**Data listing**.
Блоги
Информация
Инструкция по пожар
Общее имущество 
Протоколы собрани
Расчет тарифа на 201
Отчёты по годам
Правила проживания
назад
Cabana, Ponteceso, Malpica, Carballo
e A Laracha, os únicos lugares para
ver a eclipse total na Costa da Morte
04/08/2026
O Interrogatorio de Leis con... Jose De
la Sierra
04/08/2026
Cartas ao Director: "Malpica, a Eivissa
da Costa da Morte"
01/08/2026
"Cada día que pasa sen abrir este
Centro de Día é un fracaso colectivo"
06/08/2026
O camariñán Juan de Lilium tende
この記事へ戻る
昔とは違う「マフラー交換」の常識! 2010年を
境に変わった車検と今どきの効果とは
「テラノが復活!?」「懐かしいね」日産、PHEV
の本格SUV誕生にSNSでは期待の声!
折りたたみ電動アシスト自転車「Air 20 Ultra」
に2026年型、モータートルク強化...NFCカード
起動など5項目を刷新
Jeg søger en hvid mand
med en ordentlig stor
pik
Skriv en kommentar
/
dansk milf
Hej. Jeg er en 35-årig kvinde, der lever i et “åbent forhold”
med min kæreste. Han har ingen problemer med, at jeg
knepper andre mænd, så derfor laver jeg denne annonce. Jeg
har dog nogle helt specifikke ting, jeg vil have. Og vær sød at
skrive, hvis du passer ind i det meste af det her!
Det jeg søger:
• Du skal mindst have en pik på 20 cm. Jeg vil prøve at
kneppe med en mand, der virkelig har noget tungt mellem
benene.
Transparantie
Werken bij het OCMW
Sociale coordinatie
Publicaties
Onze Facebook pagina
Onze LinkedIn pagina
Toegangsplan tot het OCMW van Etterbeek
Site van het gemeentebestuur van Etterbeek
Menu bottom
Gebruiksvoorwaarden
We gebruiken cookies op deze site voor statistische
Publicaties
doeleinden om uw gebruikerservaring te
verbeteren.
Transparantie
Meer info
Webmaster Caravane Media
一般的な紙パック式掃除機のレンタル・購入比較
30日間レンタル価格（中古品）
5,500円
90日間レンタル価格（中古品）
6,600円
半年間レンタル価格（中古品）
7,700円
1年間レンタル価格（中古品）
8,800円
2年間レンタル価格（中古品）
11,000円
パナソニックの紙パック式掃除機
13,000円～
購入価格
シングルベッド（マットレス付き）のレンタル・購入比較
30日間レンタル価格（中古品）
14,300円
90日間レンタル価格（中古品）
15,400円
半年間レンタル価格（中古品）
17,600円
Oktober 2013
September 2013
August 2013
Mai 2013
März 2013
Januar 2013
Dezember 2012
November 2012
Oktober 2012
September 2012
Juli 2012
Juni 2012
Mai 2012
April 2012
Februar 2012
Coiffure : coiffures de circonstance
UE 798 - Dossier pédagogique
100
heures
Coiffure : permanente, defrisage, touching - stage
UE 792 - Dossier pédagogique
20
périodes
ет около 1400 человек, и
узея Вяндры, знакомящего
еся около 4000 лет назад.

**Task directions**. Copy each line holding "Onze" from the material above.

**Answer to the exercise**.
Onze Facebook pagina
Onze LinkedIn pagina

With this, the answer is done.